Poisoning

Poisoning is injury or death due to swallowing, inhaling, touching or injecting various drugs, chemicals, venoms or gases. Many substances — such as drugs and carbon monoxide — are poisonous only in higher concentrations or dosages. And others — such as cleaners — are dangerous only if ingested. Children are particularly sensitive to even small amounts of certain drugs and chemicals.
How you treat someone who may have been poisoned depends on:
  • The person’s symptoms
  • The person’s age
  • Whether you know the type and amount of the substance that caused poisoning
If you are concerned about possible poisoning, call your regional poison control center. Poison control centers are excellent resources for poisoning information and, in many situations, may advise that in-home observation is all that’s needed.

When to suspect poisoning

Poisoning signs and symptoms can mimic other conditions, such as seizure, alcohol intoxication, stroke and insulin reaction. Signs and symptoms of poisoning may include:
  • Burns or redness around the mouth and lips
  • Breath that smells like chemicals, such as gasoline or paint thinner
  • Vomiting
  • Difficulty breathing
  • Drowsiness
  • Confusion or other altered mental status
If you suspect poisoning, be alert for clues such as empty pill bottles or packages, scattered pills, and burns, stains and odors on the person or nearby objects. With a child, consider the possibility that he or she may have applied medicated patches or swallowed a button battery.

When to call for help

Call your local emergency number immediately if the person is:
  • Drowsy or unconscious
  • Having difficulty breathing or has stopped breathing
  • Uncontrollably restless or agitated
  • Having seizures
  • Known to have taken medications, or any other substance, intentionally or accidentally overdosed (in these situations the poisoning typically involves larger amounts, often along with alcohol).
Call Poison your regional poison control center in the following situations:
  • The person is stable and has no symptoms
  • The person is going to be transported to the local emergency department
Be ready to describe the person’s symptoms, age, weight, other medications he or she is taking, and any information you have about the poison. Try to determine the amount ingested and how long since the person was exposed to it. If possible, have on hand the pill bottle, medication package or other suspect container so you can refer to its label when speaking with the poison control center.

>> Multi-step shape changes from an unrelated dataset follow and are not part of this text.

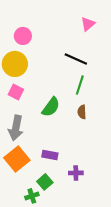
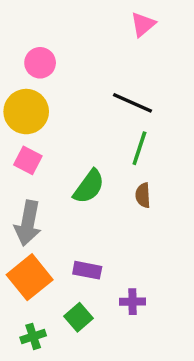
pink triangle: (88, 24) -> (143, 24), moved
green cross: (32, 196) -> (33, 336), moved

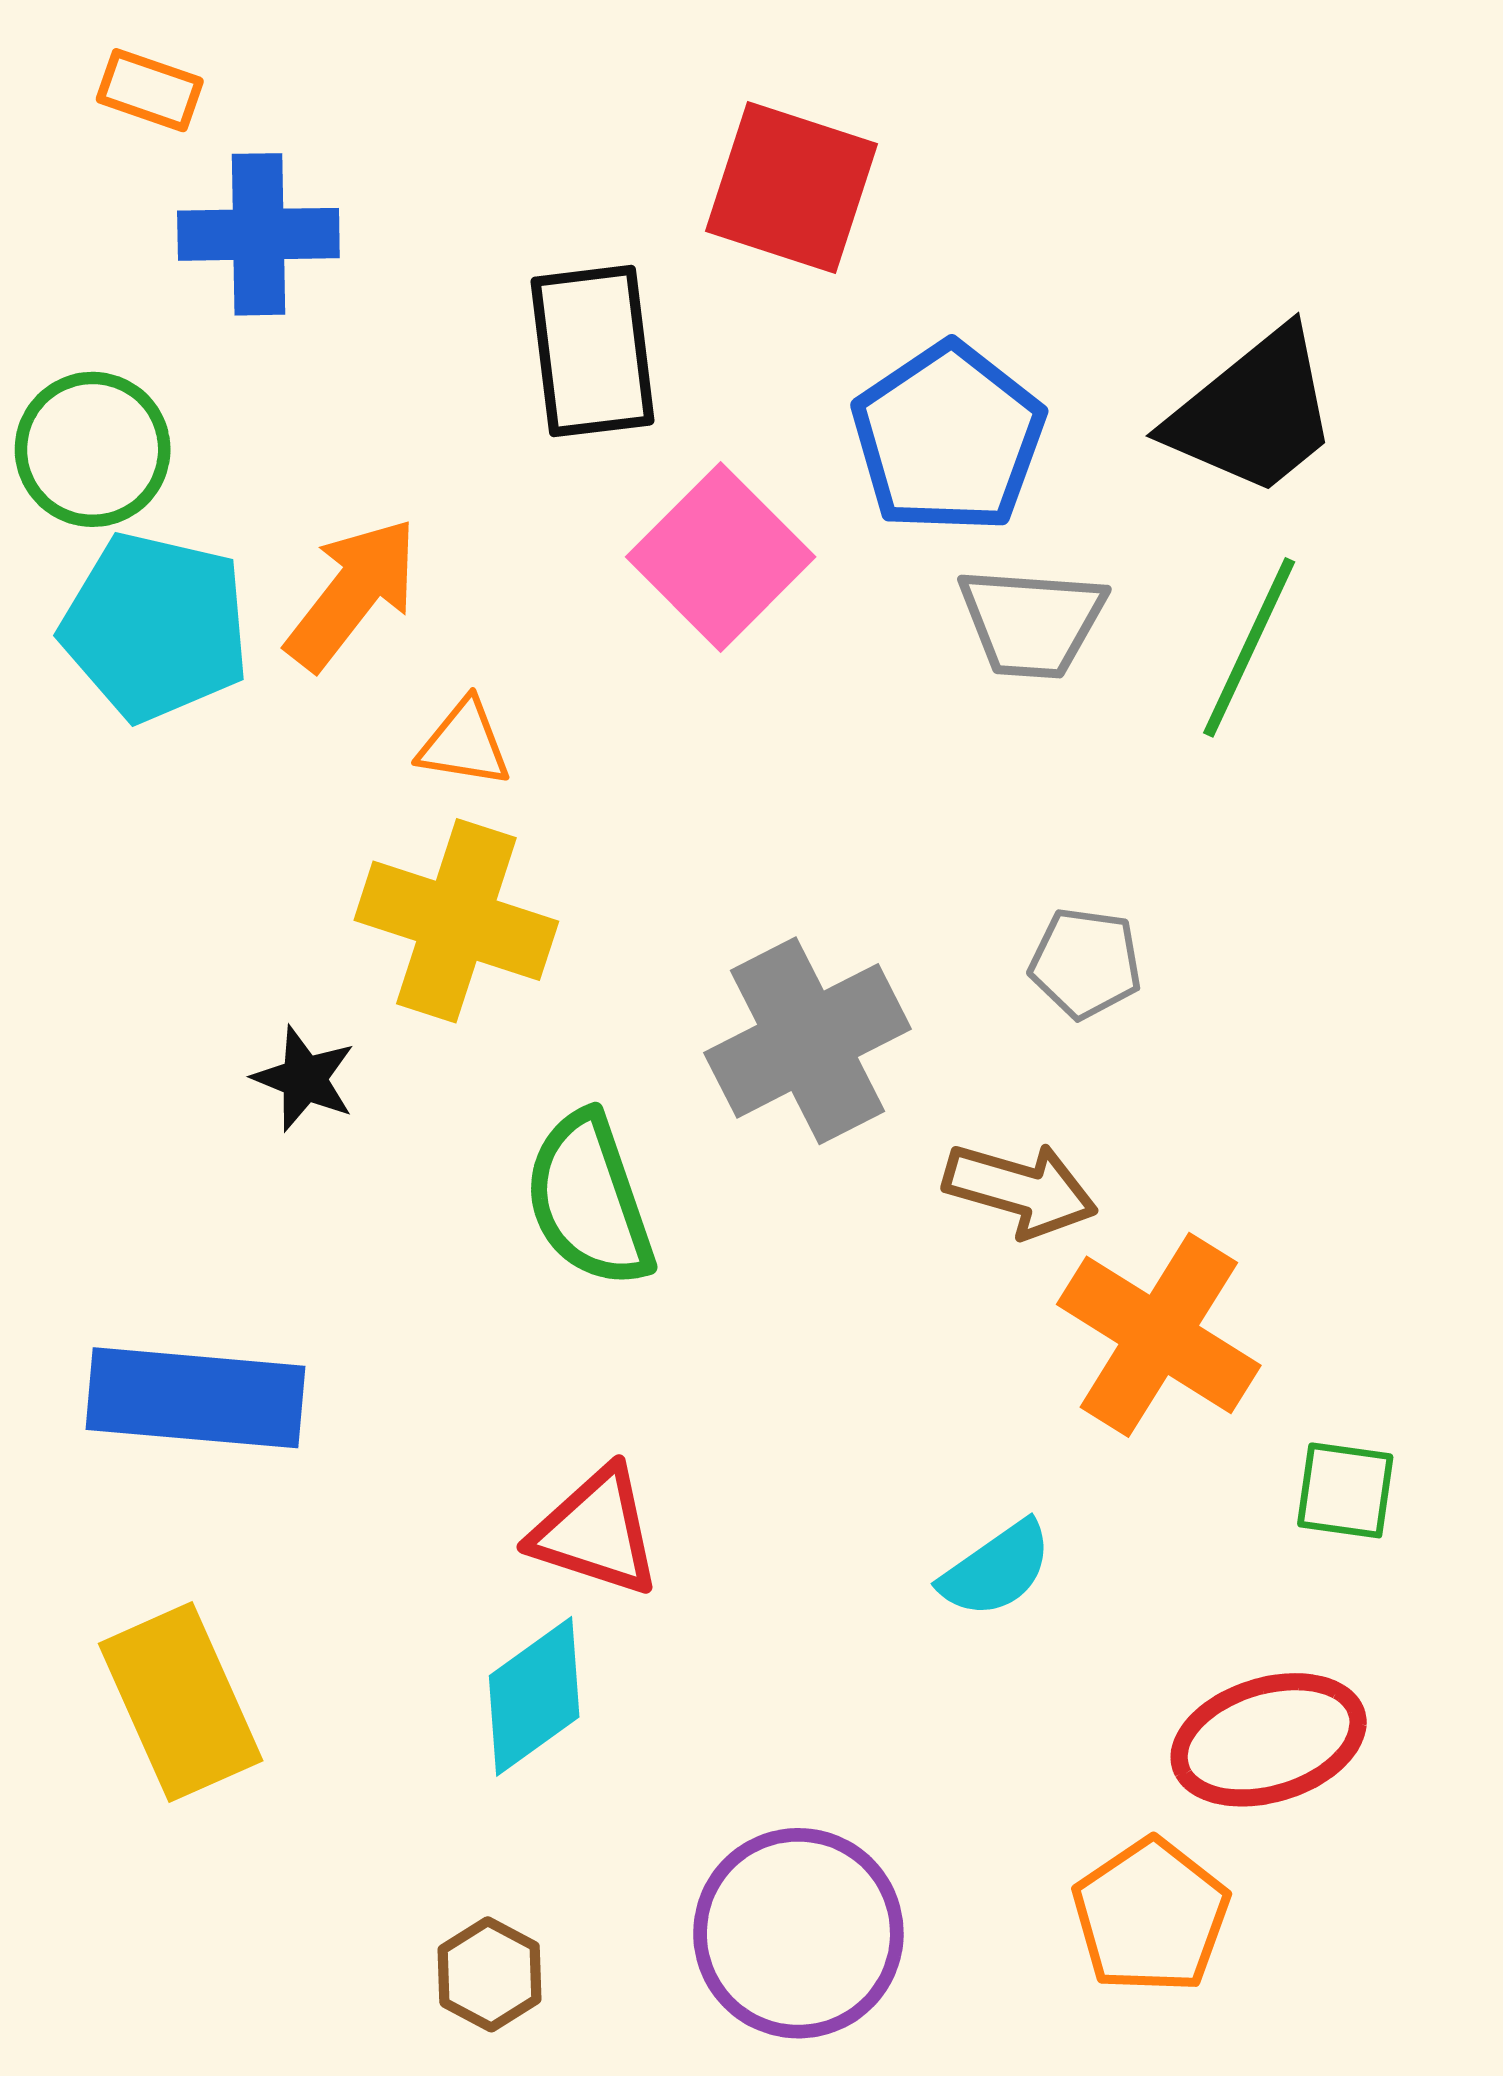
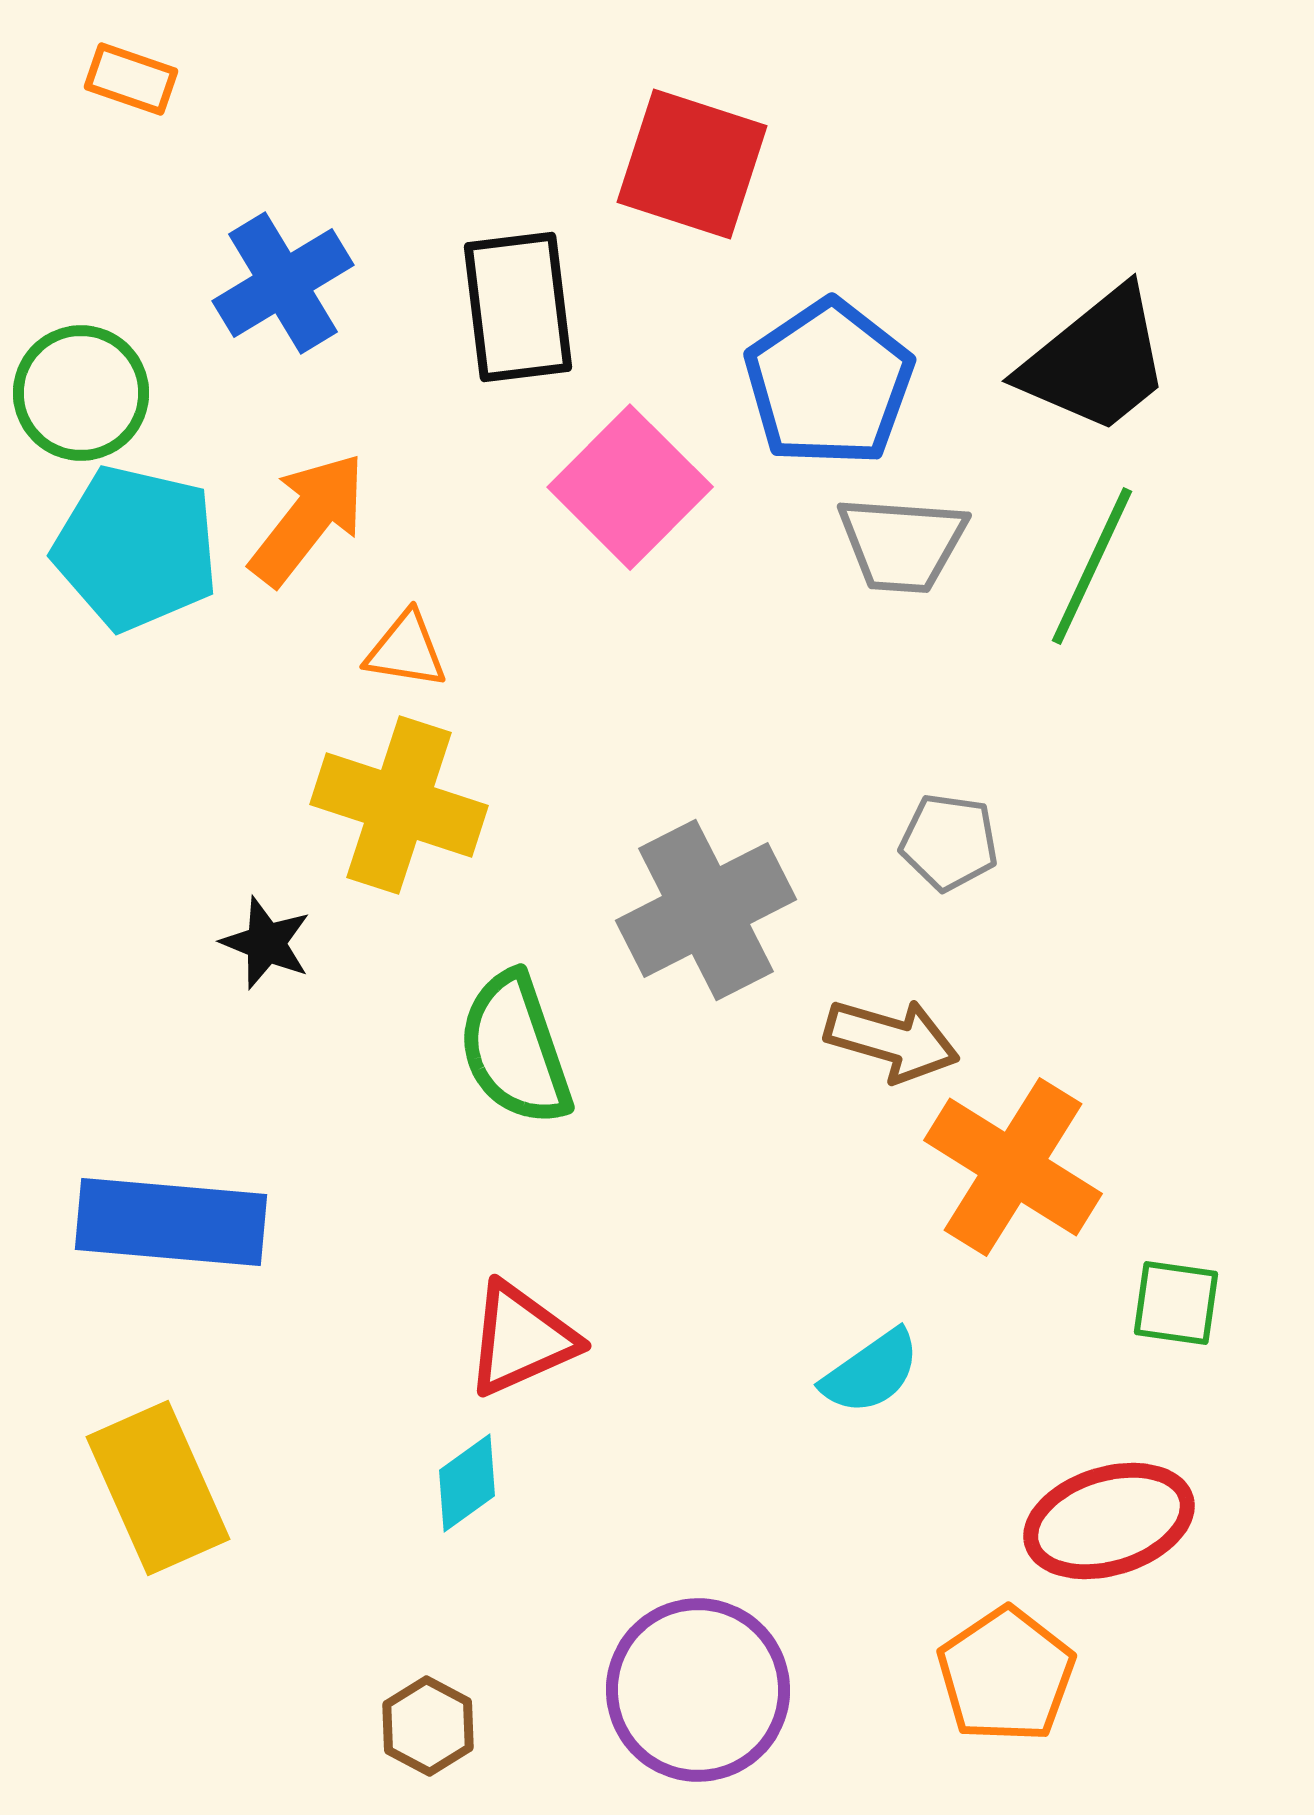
blue cross: (258, 234) -> (283, 283), moved, turned -30
red triangle: (596, 1532) -> (521, 1339), turned -42
cyan diamond: (534, 1696) -> (467, 1483), size x0.7

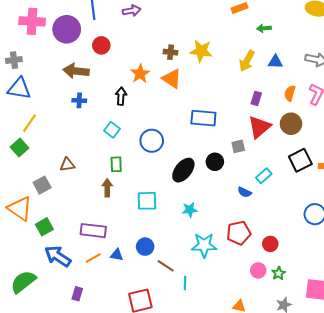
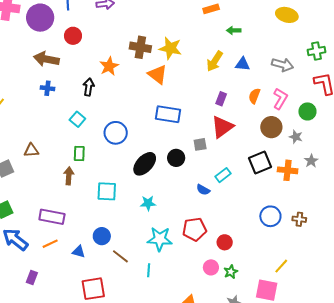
brown cross: (171, 52) -> (140, 47), size x1.5
orange triangle: (172, 79) -> (158, 74), moved
brown circle: (291, 124) -> (271, 127), moved
blue triangle: (117, 255) -> (79, 252), moved
cyan line: (185, 283) -> (149, 270), moved

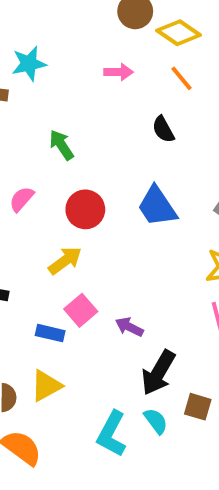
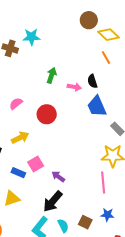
pink arrow: (118, 72) -> (74, 87), moved
green arrow: (61, 145) -> (52, 75), moved, turned 42
blue trapezoid: (157, 206) -> (97, 106), moved
yellow arrow: (65, 261) -> (20, 138), moved
black arrow: (158, 373) -> (53, 201), moved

What to do while waiting for help

Take the following actions until help arrives:
  • Swallowed poison. Remove anything remaining in the person’s mouth. If the suspected poison is a household cleaner or other chemical, read the container’s label and follow instructions for accidental poisoning.
  • Poison on the skin. Remove any contaminated clothing using gloves. Rinse the skin for 15 to 20 minutes in a shower or with a hose.
  • Poison in the eye. Gently flush the eye with cool or lukewarm water for 20 minutes or until help arrives.
  • Inhaled poison. Get the person into fresh air as soon as possible.
  • If the person vomits, turn his or her head to the side to prevent choking.
  • Begin CPR if the person shows no signs of life, such as moving, breathing or coughing.
  • Call  your regional poison control for additional instructions.
  • Have somebody gather pill bottles, packages or containers with labels, and any other information about the poison to send along with the ambulance team.

Caution

  • Syrup of ipecac. Don’t give syrup of ipecac or do anything to induce vomiting. Expert groups, including the American Association of Poison Control Centers and the American Academy of Pediatrics, no longer endorse using ipecac in children or adults who have taken pills or other potentially poisonous substances. No good evidence proves its effectiveness, and it often can do more harm than good.
If you still have old bottles of syrup of ipecac in your home, throw them away.
  • Button batteries. The small, flat batteries used in watches and other electronics — particularly the larger, nickel-sized ones — are especially dangerous to small children. A battery stuck in the esophagus can cause severe burns in as little as 2 hours.
If you suspect that a child has swallowed one of these batteries, immediately take him or her for an emergency X-ray to determine its location. If the battery is in the esophagus, it will have to be removed. If it has passed into the stomach, it’s usually safe to allow it to pass on through the intestinal tract.
  • Medicated patches. If you think a child got hold of medicated patches (adhesive products for trans-dermal drug delivery), carefully inspect the child’s skin and remove any that are attached. Also check the roof of the mouth, where they can get stuck if the child sucks on them.